**What is needed:** Report all lines below with the word "named".

....

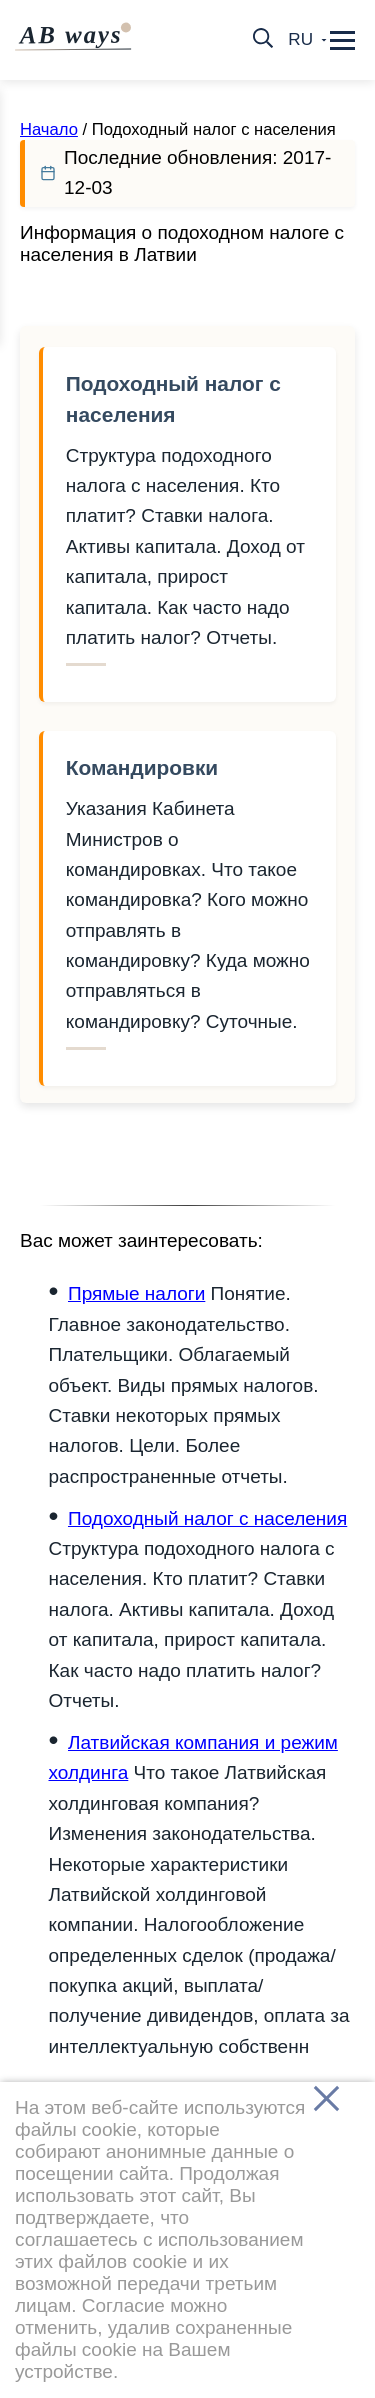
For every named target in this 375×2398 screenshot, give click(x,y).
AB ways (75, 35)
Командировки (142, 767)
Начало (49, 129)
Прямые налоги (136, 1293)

....

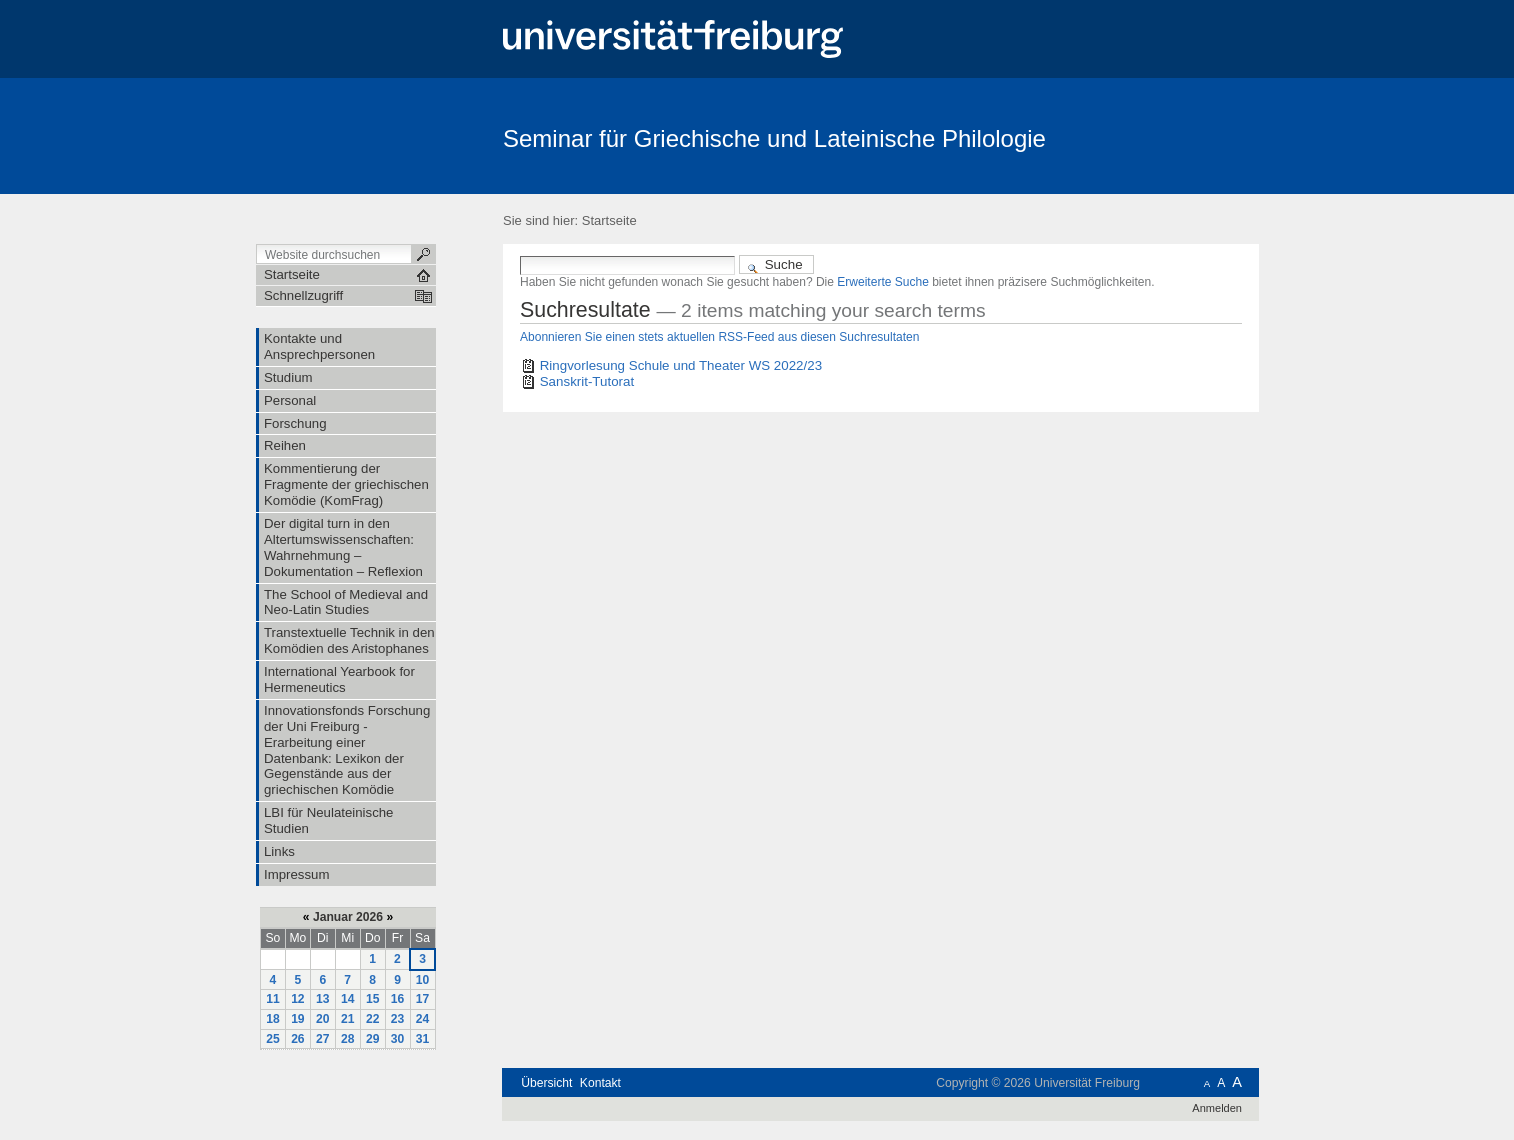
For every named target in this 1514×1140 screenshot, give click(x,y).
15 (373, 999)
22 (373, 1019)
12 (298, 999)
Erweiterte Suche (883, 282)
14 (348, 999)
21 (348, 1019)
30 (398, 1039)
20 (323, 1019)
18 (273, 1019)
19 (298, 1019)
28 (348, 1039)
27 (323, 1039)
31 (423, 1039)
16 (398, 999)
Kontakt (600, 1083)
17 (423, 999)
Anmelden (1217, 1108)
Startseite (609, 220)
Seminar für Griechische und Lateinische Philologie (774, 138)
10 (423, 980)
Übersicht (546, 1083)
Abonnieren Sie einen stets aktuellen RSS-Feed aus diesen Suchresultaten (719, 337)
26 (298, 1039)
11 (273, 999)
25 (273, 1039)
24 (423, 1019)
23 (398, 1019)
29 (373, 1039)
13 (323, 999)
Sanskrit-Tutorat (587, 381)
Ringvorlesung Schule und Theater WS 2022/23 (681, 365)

....

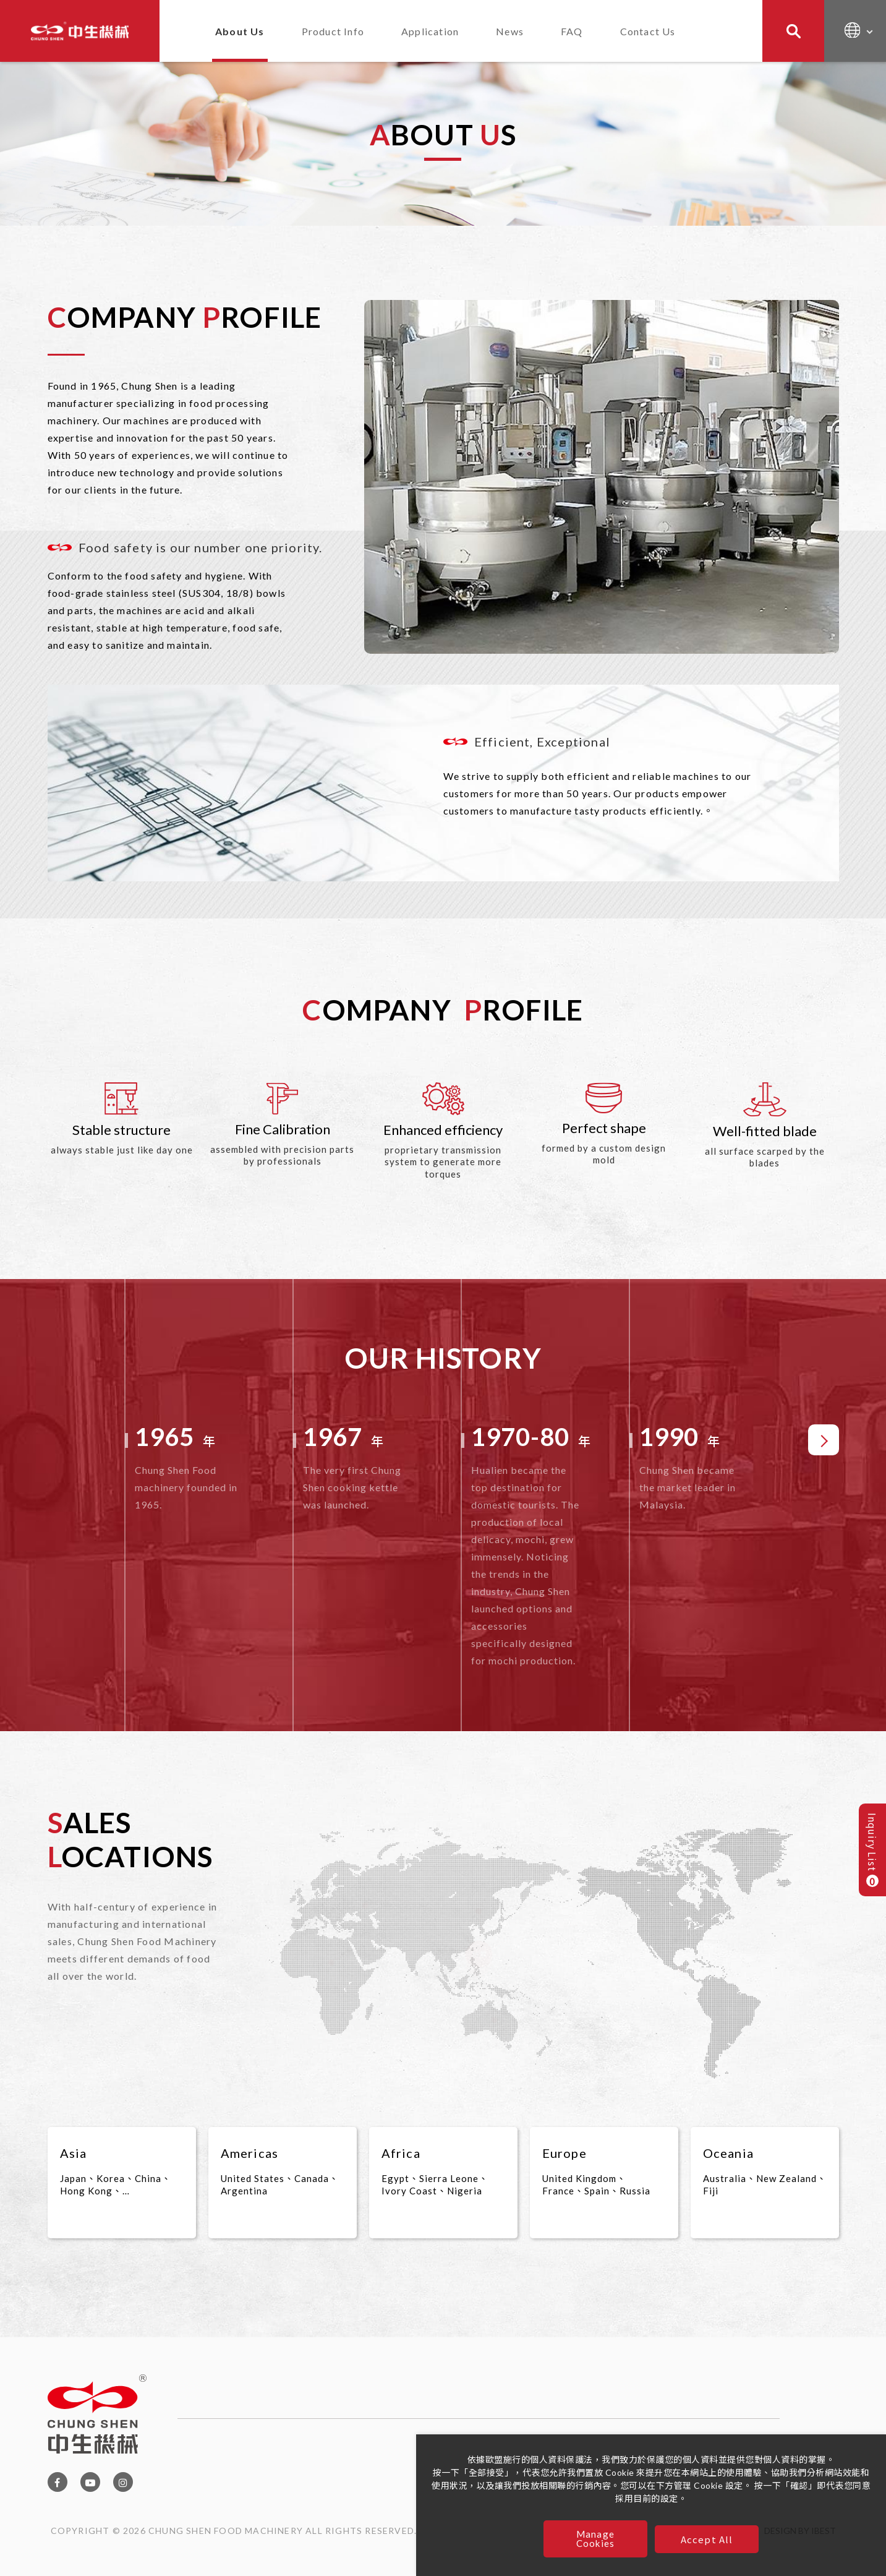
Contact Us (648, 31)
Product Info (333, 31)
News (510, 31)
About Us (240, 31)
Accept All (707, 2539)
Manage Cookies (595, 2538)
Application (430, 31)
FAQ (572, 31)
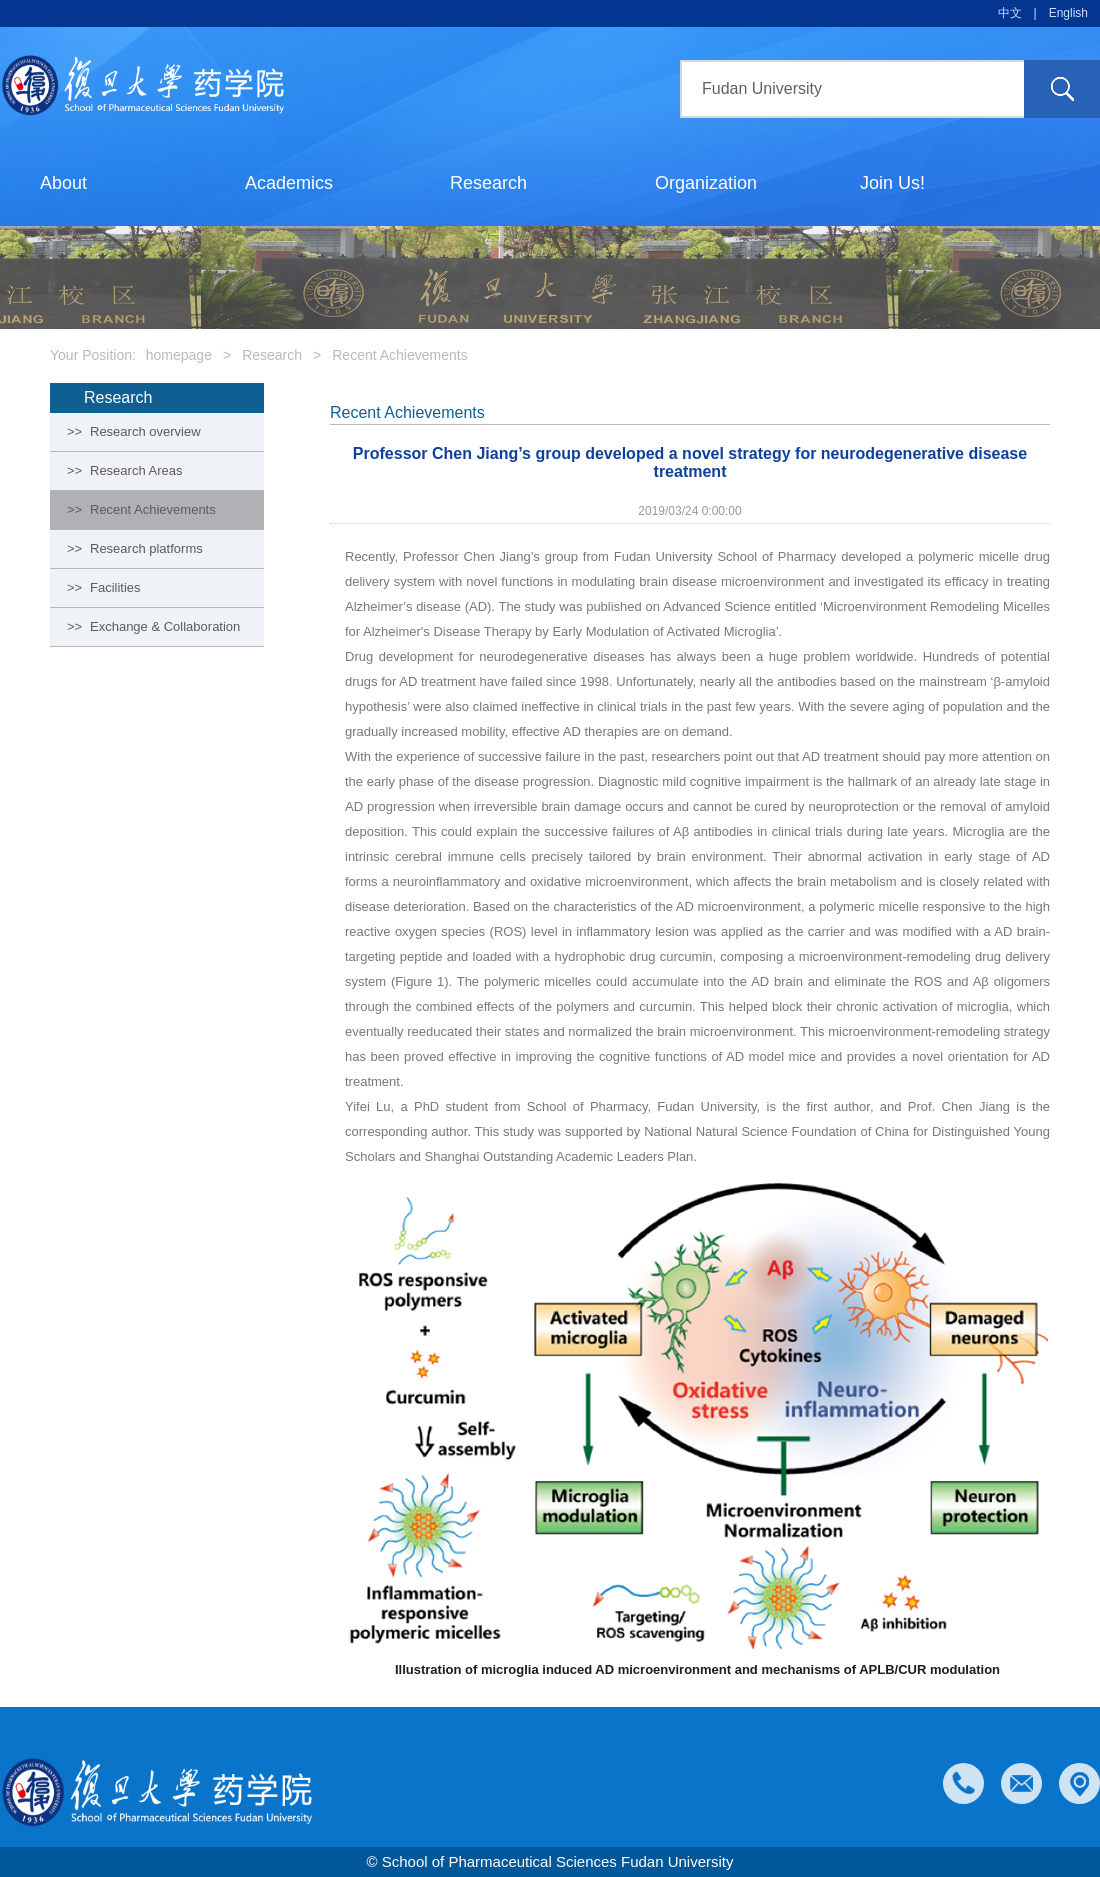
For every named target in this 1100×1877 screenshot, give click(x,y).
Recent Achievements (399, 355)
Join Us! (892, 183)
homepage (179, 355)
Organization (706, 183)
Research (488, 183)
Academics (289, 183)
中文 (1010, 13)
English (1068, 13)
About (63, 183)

....

**Response to the task:**
For every named target in this 375×2398 screenshot, give click(x,y).
For every named target in this 1514×1140 screenshot, give click(x,y).
For every named target in this 1100×1877 screenshot, give click(x,y).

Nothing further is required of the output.